A cultura não pode ser centralizadora.", afirma o professor. Para Teixeira Coelho, Ministério da Cultura funcionava de forma obsoleta e não dava lugar ao principal ente da cultura: as cidades. "A nação nesse sentido é uma ficção. A cultura existe nas cidades", afirmou em conversa com a BBC Brasil. O PT desfigurou o órgão, transformando­o num aparelho do estado bolivariano e atraindo o pior da classe artística para sua órbita. Não há por que não questionar o caráter de gente como Fernanda Montenegro, Chico Buarque, Caetano Veloso e outros. Querer viver às custas do dinheiro do contribuinte, que padece com a falta de hospitais, com a falta de saneamento que provoca tragédias humanitárias como os caos de microcefalia causados pelo zika virus e a falta de recursos para a educação é coisa de gente hedionda.

O pobre não vai conseguir um emprego melhor por ter assistido à uma peça medíocre da Fernanda Montenegro ou ir em um show do Luan Santana. Ninguém que está sofrendo por falta de atendimento em uma unidade de saúde precisa saber quem é Erasmo Carlos ou outras nulidades artísticas, como Letícia Sabatella, Otto ou Lenine. Mande estes artistas protestarem na porta do SUS, ao invés de invadir prédios do governo. 

Em meio aos manifestantes, quase não se vê um negro ou pessoa de origem humilde. Apenas burgueses e estudantes universitários idiotizados pelo conceito obsoleto de cultura. De milhão em milhão, estes artistas sugaram bilhões do povo para gastar dinheiro com bobagens, como artigos de alto luxo, numa tentativa medíocre de se equiparar as elites do país. O estudioso observa que "O Estado não é um salvador da cultura, ela existe fora dos jogos governamentais". Todos sabem que esses artistas se venderam à um governo corrupto. As falcatruas na pasta são escandalosas e a distribuição do dinheiro do povo por ser considerada criminosa, levando em conta as deficiências em várias áreas sensíveis do serviço público.

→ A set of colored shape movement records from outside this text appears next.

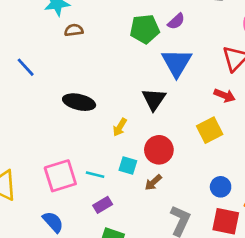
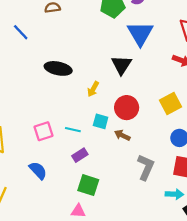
blue line: (26, 67) -> (21, 32), moved
yellow square: (210, 130) -> (171, 104), moved
pink square: (60, 176) -> (43, 131), size x0.7
brown arrow: (153, 182) -> (122, 135), turned 70

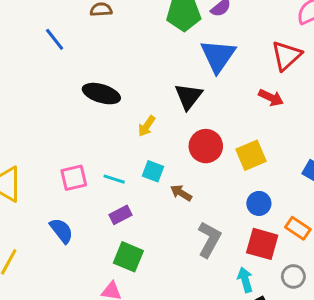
red circle: (127, 108) -> (206, 146), moved
cyan arrow: (174, 194) -> (245, 280), turned -114

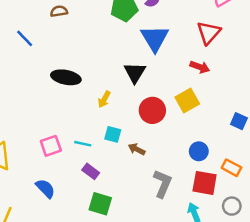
yellow square: (251, 155) -> (187, 101), moved
purple rectangle: (120, 215) -> (91, 171), turned 70

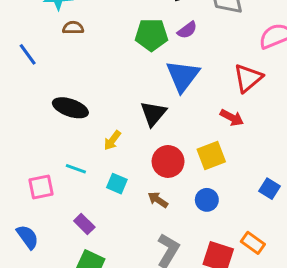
cyan line: (83, 144) -> (76, 169), moved
brown arrow: (137, 149) -> (158, 200), moved
blue circle: (199, 151) -> (207, 200), moved

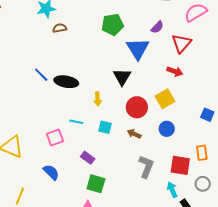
purple semicircle: (187, 30) -> (157, 27), moved
blue line: (28, 54) -> (41, 75), moved
yellow arrow: (112, 140) -> (98, 99), turned -32
orange rectangle: (253, 243) -> (202, 153), turned 56

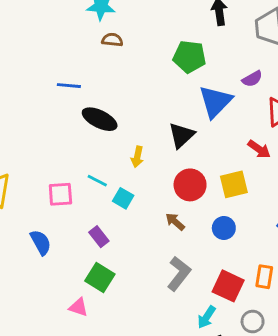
blue line: (41, 75) -> (69, 86), moved, turned -56
cyan square: (105, 127) -> (123, 198), moved
cyan arrow: (172, 190) -> (207, 317), turned -140

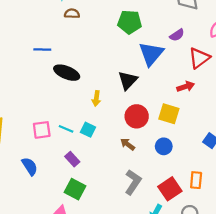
red arrow: (259, 149) -> (186, 87), turned -49
cyan line: (97, 181) -> (66, 129), moved
yellow square: (234, 184) -> (169, 114), turned 35
red square: (228, 286) -> (170, 189), turned 35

 Este tipo de benesse não existe em países desenvolvidos, como Estados Unidos, França, Itália, Inglaterra e Espanha. Lá, os artistas precisam ter talento e não bajular governantes para obter financiamentos. Já que se trata de uma atividade lucrativa, empresas entram no negócio e dividem lucros ou se beneficiam com a publicidade. Tudo sem o dinheiro do povo. Precisa ter um ministério? Eventualmente, sim. Para fazer a coordenação? Pode ser. Mas não vejo a justificativa mais para um ministério centralizador, afirma Coelho. "A malévola é a proteção do Estado. Nós temos uma superabundância de bens culturais, você levanta as luzes amarelas para essa função do Estado de dotar o país de cultura. Havia antes também uma concentração da cultura nas mãos de algumas pessoas, mas nós estamos no século 21. O conhecimento e a informação se difundiram. A gente tem que pensar nisso e não ficar defendendo somente uma instituição que já é do século passado", observa o estudioso.